Tip 2: Agree on a theme

The goal here is to agree on a theme that everyone in the team can buy into when analogously discussing work. Once you have a theme, convert your glossary of jargon and acronyms into imaginative alternatives built around this theme.

Militaristic terms and war references are often associated with banking and finance. However, what stands out for me is the oceanic language that is also used, which perhaps tells us more about the awe-inspiring, merciless and uncontrollable power of the financial industry.

Beyond the obvious allusion to bankers as deadly predators (‘sharks’) and cash flow as a steady stream of water (‘liquidity’), there are ‘whales’ (slow-moving institutions such as pension funds that buy and sell large quantities of financial products), ‘icebergs’ (used to describe how large buy or sell requests are broken up into smaller chunks to limit the effect on price by disguising the size of the overall trade), and ‘dark pools’ (private forums for trading financial products that are inaccessible to the public and notable for their lack of transparency). Defending his legacy, Dick Fuld, former CEO of Lehman Brothers, described the financial crisis of 2008 that felled his bank as a ‘perfect storm’ that no one could foresee or control. A journalist famously described Goldman Sachs as a ‘vampire squid wrapped around the face of humanity’. And let’s not forget about market ‘bubbles’.

Tip 3: Create an example narrative

To test whether your theme works, you’ll need an example narrative to share with your team. This can then be used to spark creative discussion.

Here’s a very short story to illustrate what I mean. Recently, a friend was explaining to me why the ‘decentralised’ nature of a crypto-currency like bitcoin makes it an attractive alternative to a highly centralised fiat currency. What do you mean by centralised versus decentralised, I asked. We were in the Prospect of Whitby pub on the banks of the Thames in the City of London, an ‘olde Englishe’ pub that was historically frequented by pirates and smugglers. Looking around at the shipping motifs on the wall, he found an analogy. ‘Think of a merchant ship coming into a port to trade its cargo. At the port, there is a big market hall where the merchants are legally allowed to sell their cargo to buyers. The market charges a ‘retailing fee’ to merchants, and the port’s governing authority, in return for allowing the market to exist, taxes the owner of the marketplace. In this way, the port’s governing authority effectively controls trade by containing it in one location and taxing it.

‘The merchants and the buyers to whom they sell often fraternise in the many taverns and bars that line the harbour. In conversation, they complain about the high prices they’re being charged and trade surreptitiously with one another in the taverns. Sensing an opportunity, local smugglers start to coordinate this black market trade in goods, and before long the official trade that takes place in the regulated market hall dwindles. The port’s governing authority crack down on smugglers, but each time a smuggler is arrested, a new one swoops in to take his place. Why? Because the financial reward for facilitating illegal trade is worth the risk, and the smugglers have a steady stream of sellers and buyers because the fees they charge are far lower than those charged by the market hall. In this way, no single entity controls trade’.

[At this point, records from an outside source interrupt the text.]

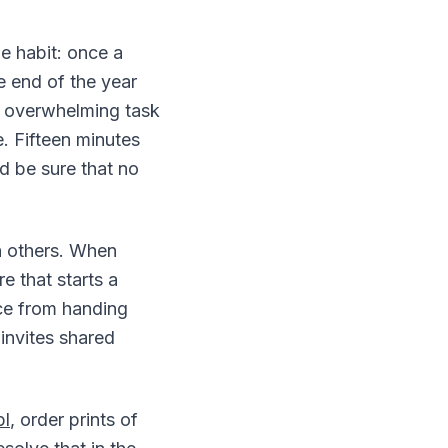
e habit: once a
e end of the year
n overwhelming task
. Fifteen minutes
d be sure that no
h others. When
re that starts a
nce from handing
invites shared
pl
, order prints of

This colourful description helped me to understand the difference between two technical terms. It allowed us to continue the conversation and debate in a meaningful way, which confirmed the usefulness of his analogy.

Tip 4: Explore the new terrain

The overall aim of this process is to stimulate imaginative conversation about issues or problems faced by your team, with the hope that the alternative theme helps people to arrive at new perspectives about these issues. In addition to sharing your example narrative with the team, it’s also worth identifying relevant topics to help steer the discussion. For example, you may be trying to find new ways of explaining your services to customers, or trying to better understand their experience when they interact with your team. Or it could be about simplifying an internal process, to make it more efficient. Pitch these topics in the language of the analogy, and let the conversation take its natural course!